The winners will be the ones who can prompt an AI to reveal a fundamental market insight nobody else has seen.
💡 A NEW CONCEPT FOR YOU
This split between Plan A and Plan B thinking isn't just a one-time choice. It’s a principle from systems thinking that governs why winners keep winning and laggards get stuck.
It’s called "Path Dependence."
Path Dependence is the idea that early, often small, decisions and events have an outsized influence on future outcomes, constraining your future options.
The classic example is the QWERTY keyboard. It was designed in the 1870s to slow typists down to prevent the keys on mechanical typewriters from jamming. It is a fundamentally inefficient layout. Far superior layouts exist. But we are locked into QWERTY because the initial choice created a system—learning habits, manufacturing processes, muscle memory—that is now too entrenched to change. The initial path determined the destination.

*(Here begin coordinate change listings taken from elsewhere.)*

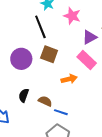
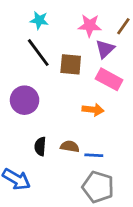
pink star: (72, 16) -> (90, 25), moved
brown square: (49, 54) -> (71, 64), moved
orange arrow: (69, 79) -> (93, 110), turned 35

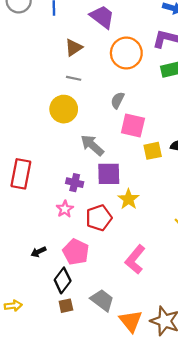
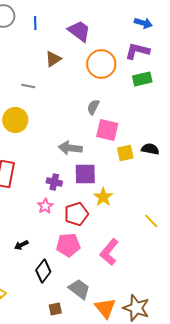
gray line: (74, 78) -> (28, 86), moved
yellow circle: (64, 109) -> (15, 120), moved
gray arrow: (92, 145) -> (70, 148), turned -35
pink pentagon: (76, 252) -> (68, 245), moved, turned -30
brown square: (66, 306) -> (55, 309), moved

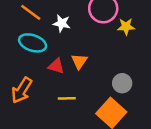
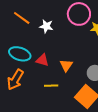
cyan ellipse: (33, 43) -> (20, 54), moved
orange triangle: (79, 61) -> (66, 65), moved

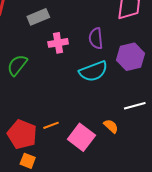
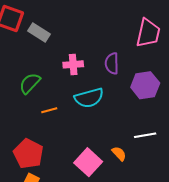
gray rectangle: (38, 17) -> (39, 33), moved, turned 50
cyan semicircle: (93, 71) -> (89, 98), moved
orange line: (51, 125) -> (49, 110), moved

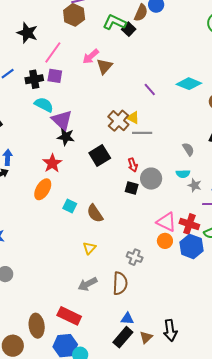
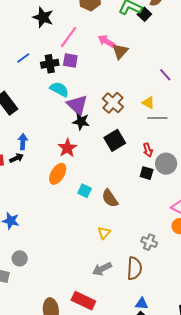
pink arrow: (91, 56) -> (106, 41), turned 72
brown cross: (118, 121) -> (113, 103), moved

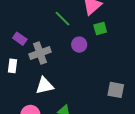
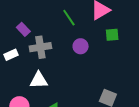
green square: (100, 28) -> (112, 35), moved
white rectangle: (13, 66) -> (11, 55), turned 48

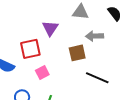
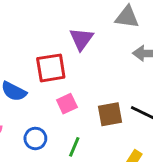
brown square: (77, 53) -> (110, 114), moved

The same is true for your AI adoption.
If you start with Plan A—focusing on simple efficiency tools and workflows—you build Path A habits. Your team learns to see AI as a task-replacer. Your budget goes to tools that offer incremental speed. Your entire organizational muscle memory becomes oriented around doing the same things, just a little cheaper.
If you commit to Plan B, you build a completely different path. Your team learns to ask bigger, more strategic questions. Your budget goes to tools that create new capabilities. Your company culture shifts from one of optimization to one of innovation.
The path you start on makes it progressively harder to switch to the other. Choose wisely.
✨ ONE MORE THING...
So how do you stay on the right path? When you're evaluating a new AI tool, a new workflow, or even just writing a new prompt, run it through this simple decision framework.
Ask yourself:
Commodity vs. Asset? Is the output something anyone else can generate (a commodity), or is it a unique insight tailored to my specific data and strategy (an asset)?
Replacement vs. Augmentation? Is this tool replacing a simple human task (e.g., writing a tweet), or is it augmenting a human strategist with superpowers they didn't have before (e.g., analyzing a mountain of data)?
Temporary vs. Durable? Will this advantage disappear the moment my competitor signs up for the same tool, or does it help me build a process and a knowledge base that becomes more valuable over time?
If your answers lean toward Asset, Augmentation, and Durability, you are on Plan B. You are building a moat. If not, you are running on the commodity hamster wheel.
The good news is, it's not too late. You can still choose your path.
So, here's a question to ponder:
Look at your AI usage from this past week. What percentage was Plan A, and what was Plan B? Be honest. What is one truly ambitious 'Plan B' question you can ask an AI tomorrow?
Let that question sit with you. The answer might just change everything.
Talk soon,
Mia,
Chef Robot at ROBOTS ATE MY HOMEWORK
Really good perspective!
I oscillate between both depending on what I do, and maybe a sort of plan C: getting faster and innovative at the same time. I do that for writing, coding…Collaboration and not just delegation.